BANKACILIK SEKTÖRÜ
Tahminlerimizde Etkili Olan Faktörler
Bankacılık sektörünün 2018 yılının ilk iki ayındaki net dönem karı ise bir önceki yılın aynı dönemine göre %0,8 oranında gerileyerek 8.384mn TL olmuştur. Bu dönemde net faiz gelirlerindeki %15’lik artışa karşın, yüksek ticari zarar ve karşılık giderleri kardaki düşüşte etken olmuştur. Mart ayında kur ve faizlerdeki yükselişin ticari kar zarar kalemiyle karlılığa ve değer düşüş karşılıkları ile de özkaynaklara olumsuz etki etmesi beklenmektedir. Tüm bunlara istinaden, geçen yılın Mart ayında devreye giren Kredi Garanti Fonu’nun da olumlu katkısıyla görece yüksek gerçekleşen Mart 2017 net kar rakamı da dikkate alındığında, Bankacılık sektörü ilk çeyrek rakamları bir önceki yılın aynı dönemine göre baz etkisinden dolayı daha zayıf gerçekleşebilir. Diğer taraftan 2017 yılı son çeyreğine göre ise 2018 yılı ilk çeyrek karının daha yüksek seviyede gerçekleşmesini bekliyoruz.

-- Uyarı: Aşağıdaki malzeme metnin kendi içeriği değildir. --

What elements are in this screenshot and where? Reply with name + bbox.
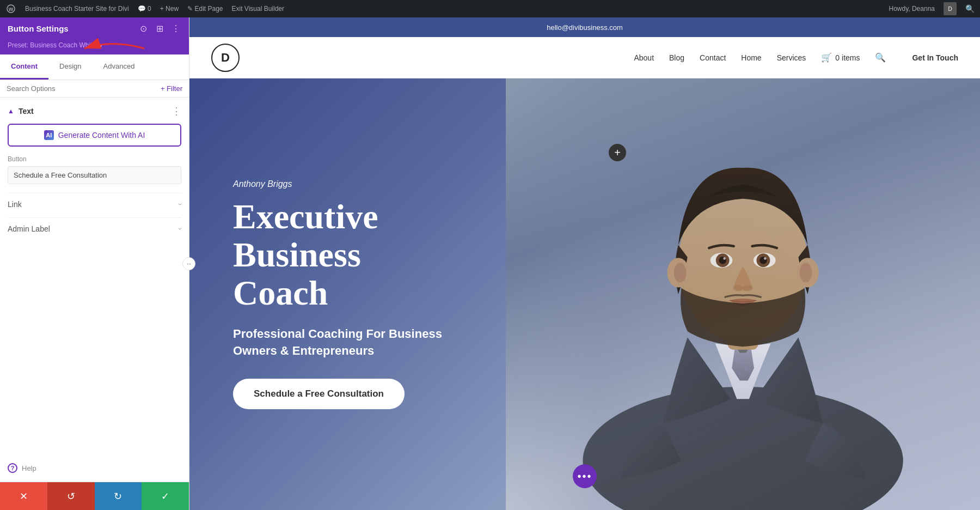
tab-content[interactable]: Content <box>0 54 48 80</box>
admin-site-name[interactable]: Business Coach Starter Site for Divi <box>25 5 129 13</box>
bottom-bar: ✕ ↺ ↻ ✓ <box>0 482 189 510</box>
svg-point-21 <box>742 363 744 366</box>
admin-label-section-header[interactable]: Admin Label › <box>8 224 181 233</box>
svg-point-3 <box>583 387 903 510</box>
button-field-label: Button <box>8 155 181 163</box>
admin-label-chevron-icon[interactable]: › <box>176 228 184 230</box>
link-section: Link › <box>8 193 181 209</box>
panel-title: Button Settings <box>8 24 69 33</box>
cart-count: 0 items <box>835 53 860 62</box>
admin-new-btn[interactable]: + New <box>160 5 179 13</box>
button-section: Button <box>8 155 181 184</box>
ai-generate-button[interactable]: AI Generate Content With AI <box>8 124 181 147</box>
website-preview: hello@divibusiness.com D About Blog Cont… <box>189 17 980 510</box>
hero-author: Anthony Briggs <box>233 179 473 189</box>
text-section-chevron-icon[interactable]: ▲ <box>8 107 14 115</box>
get-in-touch-link[interactable]: Get In Touch <box>912 53 958 62</box>
preset-chevron-icon[interactable]: ▼ <box>98 42 103 48</box>
tab-design[interactable]: Design <box>48 54 92 80</box>
cart-area[interactable]: 🛒 0 items <box>821 52 860 63</box>
undo-button[interactable]: ↺ <box>47 482 95 510</box>
wp-logo-icon[interactable]: W <box>5 3 16 14</box>
hero-cta-button[interactable]: Schedule a Free Consultation <box>233 379 405 409</box>
cancel-button[interactable]: ✕ <box>0 482 47 510</box>
site-nav: About Blog Contact Home Services 🛒 0 ite… <box>634 52 958 63</box>
tab-advanced[interactable]: Advanced <box>93 54 146 80</box>
admin-howdy: Howdy, Deanna <box>889 5 935 13</box>
svg-point-22 <box>745 368 748 371</box>
panel-preset-bar: Preset: Business Coach White ▼ <box>0 39 189 54</box>
text-section-title: ▲ Text <box>8 107 34 116</box>
purple-menu-button[interactable]: ••• <box>573 464 597 488</box>
button-text-input[interactable] <box>8 166 181 184</box>
hero-content: Anthony Briggs Executive Business Coach … <box>189 147 516 442</box>
svg-point-17 <box>674 263 687 282</box>
add-element-button[interactable]: + <box>609 144 626 161</box>
admin-avatar[interactable]: D <box>944 2 957 15</box>
hero-subtitle: Professional Coaching For Business Owner… <box>233 326 473 360</box>
columns-icon[interactable]: ⊞ <box>154 23 165 34</box>
svg-point-19 <box>799 263 812 282</box>
wp-admin-bar: W Business Coach Starter Site for Divi 💬… <box>0 0 980 17</box>
hero-section: + Anthony Briggs Executive Business Coac… <box>189 78 980 510</box>
admin-exit-builder[interactable]: Exit Visual Builder <box>232 5 285 13</box>
resize-handle[interactable]: ↔ <box>182 257 195 270</box>
hero-portrait-bg <box>506 78 980 510</box>
admin-edit-page[interactable]: ✎ Edit Page <box>187 5 223 13</box>
admin-label-section-title: Admin Label <box>8 224 50 233</box>
hero-title: Executive Business Coach <box>233 198 473 313</box>
link-section-header[interactable]: Link › <box>8 200 181 209</box>
link-section-chevron-icon[interactable]: › <box>176 203 184 205</box>
svg-point-13 <box>764 257 767 260</box>
panel-header-icons: ⊙ ⊞ ⋮ <box>138 23 181 34</box>
nav-contact[interactable]: Contact <box>700 53 726 62</box>
settings-icon[interactable]: ⊙ <box>138 23 149 34</box>
save-button[interactable]: ✓ <box>142 482 189 510</box>
site-email-link[interactable]: hello@divibusiness.com <box>547 23 623 32</box>
svg-point-14 <box>733 285 743 291</box>
text-section-header: ▲ Text ⋮ <box>8 105 181 117</box>
panel-header: Button Settings ⊙ ⊞ ⋮ <box>0 17 189 39</box>
cart-icon: 🛒 <box>821 52 832 63</box>
help-icon: ? <box>8 463 17 473</box>
text-section-more-icon[interactable]: ⋮ <box>171 105 181 117</box>
svg-point-23 <box>738 373 741 375</box>
nav-about[interactable]: About <box>634 53 654 62</box>
help-section[interactable]: ? Help <box>0 454 189 482</box>
left-panel: Button Settings ⊙ ⊞ ⋮ Preset: Business C… <box>0 17 189 510</box>
nav-services[interactable]: Services <box>777 53 806 62</box>
nav-blog[interactable]: Blog <box>669 53 684 62</box>
redo-button[interactable]: ↻ <box>95 482 142 510</box>
site-logo: D <box>211 44 240 72</box>
site-header: D About Blog Contact Home Services 🛒 0 i… <box>189 37 980 78</box>
panel-content: ▲ Text ⋮ AI Generate Content With AI But… <box>0 98 189 454</box>
admin-search-icon[interactable]: 🔍 <box>965 4 975 13</box>
main-layout: Button Settings ⊙ ⊞ ⋮ Preset: Business C… <box>0 17 980 510</box>
help-label: Help <box>22 464 36 472</box>
nav-home[interactable]: Home <box>741 53 761 62</box>
filter-button[interactable]: + Filter <box>161 84 182 93</box>
search-nav-icon[interactable]: 🔍 <box>875 52 886 63</box>
svg-point-15 <box>743 285 752 291</box>
admin-label-section: Admin Label › <box>8 217 181 233</box>
search-bar: + Filter <box>0 80 189 98</box>
ai-icon: AI <box>44 130 54 140</box>
more-options-icon[interactable]: ⋮ <box>170 23 181 34</box>
preset-label: Preset: Business Coach White <box>8 41 96 49</box>
site-top-bar: hello@divibusiness.com <box>189 17 980 37</box>
svg-point-9 <box>723 257 726 260</box>
svg-point-20 <box>738 358 741 361</box>
tab-bar: Content Design Advanced <box>0 54 189 80</box>
admin-comments[interactable]: 💬 0 <box>138 5 151 13</box>
link-section-title: Link <box>8 200 22 209</box>
search-input[interactable] <box>7 84 156 93</box>
svg-text:W: W <box>9 7 14 12</box>
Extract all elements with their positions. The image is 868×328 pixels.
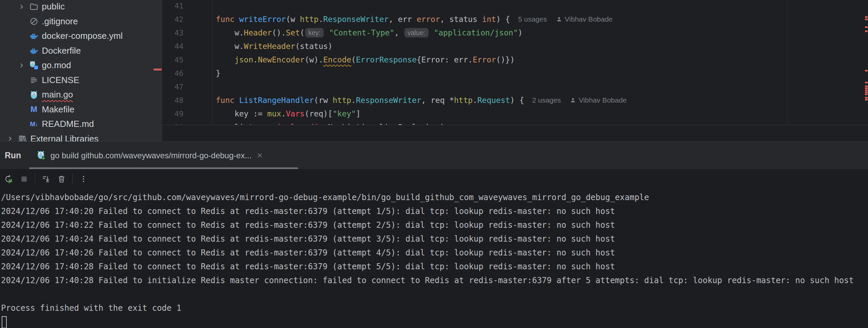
code-line-text: json.NewEncoder(w).Encode(ErrorResponse{… — [212, 55, 515, 64]
project-tree-panel[interactable]: public.gitignoredocker-compose.ymlDocker… — [0, 0, 162, 141]
code-token: key := — [216, 109, 267, 118]
error-stripe-mark[interactable] — [865, 99, 868, 101]
error-stripe-mark[interactable] — [865, 16, 868, 18]
code-token: "application/json" — [434, 28, 518, 37]
line-number[interactable]: 41 — [162, 0, 212, 12]
error-stripe-mark[interactable] — [865, 26, 868, 28]
line-number[interactable]: 45 — [162, 53, 212, 66]
code-line-text: } — [212, 69, 221, 78]
error-stripe-mark[interactable] — [865, 91, 868, 93]
stop-button[interactable] — [16, 171, 32, 186]
code-token: mux — [267, 109, 281, 118]
toolbar-separator — [72, 173, 73, 184]
author-annotation[interactable]: Vibhav Bobade — [565, 15, 613, 23]
code-line-42[interactable]: 42func writeError(w http.ResponseWriter,… — [162, 12, 868, 26]
usages-hint[interactable]: 2 usages — [532, 96, 561, 104]
chevron-right-icon[interactable] — [6, 135, 18, 141]
scroll-to-end-button[interactable] — [38, 171, 54, 186]
parameter-hint: value: — [404, 28, 428, 37]
author-annotation[interactable]: Vibhav Bobade — [579, 96, 627, 104]
code-line-48[interactable]: 48func ListRangeHandler(rw http.Response… — [162, 93, 868, 107]
code-token: func — [216, 96, 239, 105]
run-tool-window: Run go build github.com/waveywaves/mirro… — [0, 141, 868, 328]
tree-item-external-libraries[interactable]: External Libraries — [0, 132, 162, 142]
code-line-text: key := mux.Vars(req)["key"] — [212, 109, 360, 118]
code-token: func — [216, 15, 239, 24]
error-stripe-mark[interactable] — [865, 93, 868, 95]
code-token: (status) — [295, 42, 332, 51]
error-stripe-mark[interactable] — [865, 97, 868, 99]
code-token: http — [332, 96, 351, 105]
tree-item-label: Makefile — [42, 104, 75, 115]
code-editor[interactable]: 4142func writeError(w http.ResponseWrite… — [162, 0, 868, 125]
code-token: . — [473, 96, 478, 105]
code-token: ( — [300, 28, 305, 37]
code-token: , — [395, 28, 404, 37]
code-line-50[interactable]: 50 list := simpleredis.NewList(replicaPo… — [162, 120, 868, 125]
code-token: ResponseWriter — [356, 96, 421, 105]
error-stripe-mark[interactable] — [865, 30, 868, 32]
error-stripe-mark[interactable] — [865, 87, 868, 89]
tree-item-docker-compose-yml[interactable]: docker-compose.yml — [0, 29, 162, 44]
code-line-49[interactable]: 49 key := mux.Vars(req)["key"] — [162, 107, 868, 120]
line-number[interactable]: 48 — [162, 93, 212, 107]
code-line-44[interactable]: 44 w.WriteHeader(status) — [162, 39, 868, 53]
line-number[interactable]: 47 — [162, 80, 212, 93]
console-output[interactable]: /Users/vibhavbobade/go/src/github.com/wa… — [0, 189, 868, 328]
code-line-41[interactable]: 41 — [162, 0, 868, 12]
error-stripe-mark[interactable] — [865, 89, 868, 91]
line-number[interactable]: 44 — [162, 39, 212, 53]
code-token: } — [216, 69, 221, 78]
rerun-button[interactable] — [1, 171, 16, 186]
tree-item-makefile[interactable]: MMakefile — [0, 102, 162, 117]
error-stripe-mark[interactable] — [865, 82, 868, 83]
tree-item-go-mod[interactable]: go.mod — [0, 58, 162, 73]
line-number[interactable]: 50 — [162, 120, 212, 125]
console-line: 2024/12/06 17:40:22 Failed to connect to… — [1, 218, 868, 232]
chevron-right-icon[interactable] — [18, 62, 29, 69]
console-line: 2024/12/06 17:40:20 Failed to connect to… — [1, 204, 868, 218]
error-stripe-mark[interactable] — [865, 19, 868, 20]
line-number[interactable]: 43 — [162, 26, 212, 39]
clear-button[interactable] — [54, 171, 69, 186]
run-tab-title: go build github.com/waveywaves/mirrord-g… — [51, 151, 252, 160]
tree-item-dockerfile[interactable]: Dockerfile — [0, 44, 162, 58]
tree-item-label: External Libraries — [30, 134, 98, 141]
error-stripe-mark[interactable] — [865, 85, 868, 87]
code-line-text: w.WriteHeader(status) — [212, 42, 332, 51]
editor-error-stripe[interactable] — [865, 0, 868, 125]
error-stripe-mark[interactable] — [865, 70, 868, 72]
more-button[interactable] — [76, 171, 91, 186]
tree-item-license[interactable]: LICENSE — [0, 73, 162, 88]
code-line-43[interactable]: 43 w.Header().Set(key: "Content-Type", v… — [162, 26, 868, 39]
go-mod-icon — [29, 61, 38, 70]
code-line-46[interactable]: 46} — [162, 66, 868, 80]
code-token: , req * — [421, 96, 454, 105]
code-token: "Content-Type" — [329, 28, 395, 37]
person-icon — [556, 16, 562, 23]
folder-icon — [29, 2, 38, 11]
line-number[interactable]: 49 — [162, 107, 212, 120]
tree-item--gitignore[interactable]: .gitignore — [0, 14, 162, 29]
ide-window: public.gitignoredocker-compose.ymlDocker… — [0, 0, 868, 328]
code-line-text: func ListRangeHandler(rw http.ResponseWr… — [212, 96, 627, 105]
code-token: ListRangeHandler — [239, 96, 314, 105]
code-token: . — [253, 55, 258, 64]
code-token: Request — [478, 96, 510, 105]
line-number[interactable]: 42 — [162, 12, 212, 26]
run-panel-header: Run go build github.com/waveywaves/mirro… — [0, 142, 868, 169]
code-line-45[interactable]: 45 json.NewEncoder(w).Encode(ErrorRespon… — [162, 53, 868, 66]
chevron-right-icon[interactable] — [18, 3, 29, 10]
tree-item-main-go[interactable]: main.go — [0, 87, 162, 102]
line-number[interactable]: 46 — [162, 66, 212, 80]
usages-hint[interactable]: 5 usages — [518, 15, 547, 23]
tree-item-readme-md[interactable]: M↓README.md — [0, 117, 162, 132]
run-tab[interactable]: go build github.com/waveywaves/mirrord-g… — [37, 151, 263, 161]
tree-item-label: LICENSE — [42, 75, 79, 85]
tree-item-label: .gitignore — [42, 16, 78, 27]
process-exit-line: Process finished with the exit code 1 — [1, 301, 868, 315]
close-icon[interactable]: × — [257, 152, 262, 159]
code-token: writeError — [239, 15, 286, 24]
tree-item-public[interactable]: public — [0, 0, 162, 14]
code-line-47[interactable]: 47 — [162, 80, 868, 93]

Kredi Garanti Fonunun kredi büyümelerine olumlu katkısı yılın son çeyreğine doğru zayıflamış ancak yine de kredi büyümesi %5’in üzerinde gerçekleşmişti. İlk çeyrekte ise kredilerde %4,8’lik artış kaydedilmiştir. Kurlardaki artış YP cinsi krediler kanalıyla toplam kredileri desteklemiştir. Mevduat tarafında da kredilere paralel bir hareket gözlemlenirken, Mart ayındaki kur hareketinin ardından YP medvduatlarda önemli artış görülmüştür. Mevduat büyümesi ise %4,3 olmuştur.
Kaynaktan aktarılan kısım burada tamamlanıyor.